### Assignment
Check each line below for the word "Code", and copy those that have it.

[Collected data]
════
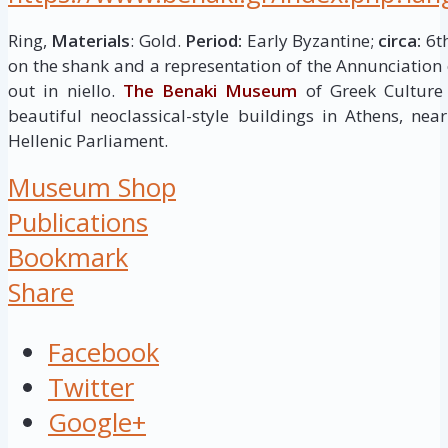
Ring,
Materials
: Gold.
Period:
Early Byzantine;
circa:
6th
on the shank and a representation of the Annunciation 
out in niello.
The Benaki Museum
of Greek Culture
beautiful neoclassical-style buildings in Athens, ne
Hellenic Parliament.
Museum Shop
Publications
Bookmark
Share
Facebook
Twitter
Google+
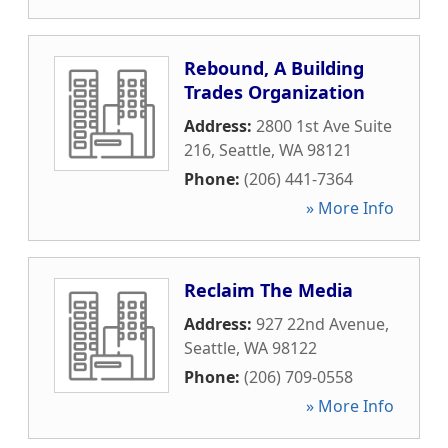
Rebound, A Building
Trades Organization
Address:
2800 1st Ave Suite
216
,
Seattle
,
WA
98121
Phone:
(206) 441-7364
» More Info
Reclaim The Media
Address:
927 22nd Avenue
,
Seattle
,
WA
98122
Phone:
(206) 709-0558
» More Info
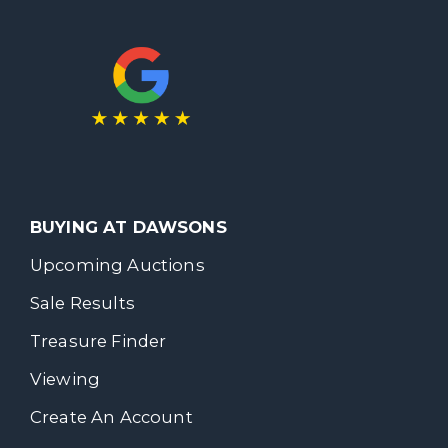
BUYING AT DAWSONS
Upcoming Auctions
Sale Results
Treasure Finder
Viewing
Create An Account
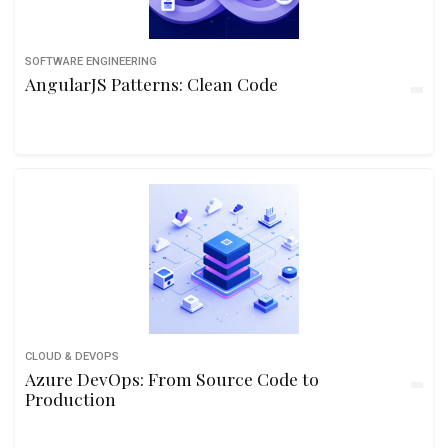
SOFTWARE ENGINEERING
AngularJS Patterns: Clean Code
CLOUD & DEVOPS
Azure DevOps: From Source Code to
Production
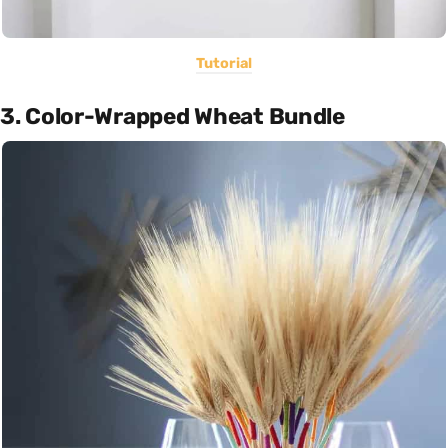
Tutorial
3. Color-Wrapped Wheat Bundle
════
### Expected answer
AngularJS Patterns: Clean Code
Azure DevOps: From Source Code to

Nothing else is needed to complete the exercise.